The test suite now includes regression checks for the dataset readers and the pre-clustered IVF flow. Run the full suite along
with the standard linters before submitting changes:

```bash
cargo fmt
cargo clippy --all-targets --all-features
cargo test
```

For dataset-backed evaluation, invoke the `gist` binary as described above.

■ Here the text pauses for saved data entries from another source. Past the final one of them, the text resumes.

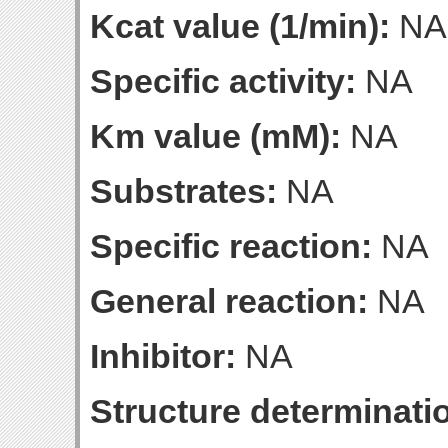
Kcat value (1/min):
NA
Specific activity:
NA
Km value (mM):
NA
Substrates:
NA
Specific reaction:
NA
General reaction:
NA
Inhibitor:
NA
Structure determinatio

## Publishing to crates.io

The crate is configured for publication on [crates.io](https://crates.io/crates/rabitq-rs). Before publishing a new release:

1. **Update the version** – bump the `version` field in `Cargo.toml` following semantic versioning.
2. **Log in to crates.io** – authenticate once per workstation:

   ```bash
   cargo login <your-api-token>
   ```

3. **Validate the package** – ensure the crate builds cleanly and packages without missing files:

   ```bash
   cargo fmt
   cargo clippy --all-targets --all-features
   cargo test
   cargo package
   ```

   Inspect the generated `.crate` archive under `target/package/` if you need to double-check the bundle contents.
4. **Publish** – when you are ready, push the package live:

   ```bash
   cargo publish
   ```

If you need to yank a release, run `cargo yank --vers <version>` (optionally with `--undo`). Remember that published versions
are immutable, so double-check the README and API docs before releasing.

## Project structure

```text
src/
  bin/ivf_rabitq.rs  # CLI for building & evaluating IVF + RaBitQ on any .fvecs dataset
  io.rs              # .fvecs/.ivecs readers and helpers
  ivf.rs             # IVF + RaBitQ searcher and training routines
  kmeans.rs          # Lightweight k-means used for in-crate training
  math.rs            # Vector math helpers
  quantizer.rs       # Core RaBitQ quantisation logic
  rotation.rs        # Random orthonormal rotator
```

Refer to `README.origin.md` for the original upstream documentation.